Background: Viral induced hemorrhagic cystitis (VIHC) is very common among patients who become immunocompromised following organ transplantation. However, there is neither consensus on the standard of care nor clear guidelines to aid in clinical decision making when treatment VIHC. This review discusses currently available pharmacologic agents, presents investigational drug therapies, and outlines alternative treatment options that could be effective against VIHC.
Recent findings: Letermovir is a novel antiviral agent approved for CMV prophylaxis in patients post-hematopoietic stem cell transplantation (HSCT). Although no studies have yet been conducted in patients with VIHC, this new antiviral agent shows promise in preventing emergence of CMV in patients after HSCT. Additionally, newer studies addressing the efficacy of brincidofovir, an experimental drug derived from cidofovir, against CMV infection may provide preliminary evidence for brincidofovir’s role in therapy and therefore warrant further investigation.
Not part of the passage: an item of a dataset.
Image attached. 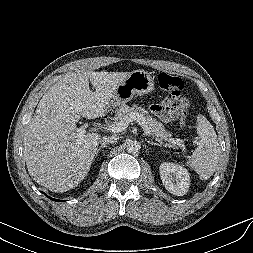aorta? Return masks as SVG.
<instances>
[{"label":"aorta","instance_id":"obj_1","mask_svg":"<svg viewBox=\"0 0 253 253\" xmlns=\"http://www.w3.org/2000/svg\"><path fill=\"white\" fill-rule=\"evenodd\" d=\"M141 145L138 141L136 140H130L127 143V151L131 154H136L140 151Z\"/></svg>","mask_w":253,"mask_h":253}]
</instances>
Conclusion: Polyoma BK virus (BKV), cytomegalovirus (CMV), and adenovirus (ADV) are the primary culprits for HC occurrence in patients undergoing renal transplantation or allogeneic HSCT. CMV-associated HC could be prevented or treated by ganciclovir and valganciclovir because these agents’ effectiveness has been clearly established in other non-HC infections related to CMV. ADV-associated HC could be mitigated by brincidofovir and ribavirin, however the high toxicity associated with these agents may be a limiting factor for their use. BKV-associated HC is best managed by cidofovir and leflunomide, but not by fluoroquinolones. Finally, intravesicular instillation should be preferred in patients who experience toxicities associated with systemic use of antivirals.